__Work to complete__:
Your task is to transcribe all the entries exactly, excluding pictures.

Dataset items:
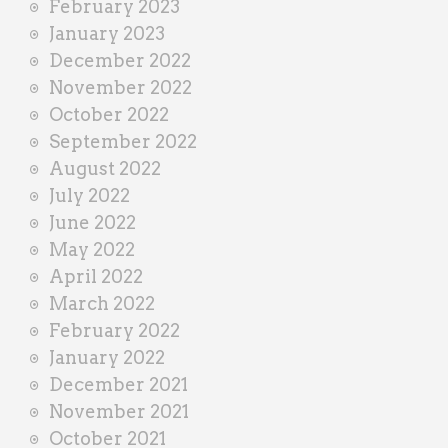
February 2023
January 2023
December 2022
November 2022
October 2022
September 2022
August 2022
July 2022
June 2022
May 2022
April 2022
March 2022
February 2022
January 2022
December 2021
November 2021
October 2021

__Your response__:
February 2023
January 2023
December 2022
November 2022
October 2022
September 2022
August 2022
July 2022
June 2022
May 2022
April 2022
March 2022
February 2022
January 2022
December 2021
November 2021
October 2021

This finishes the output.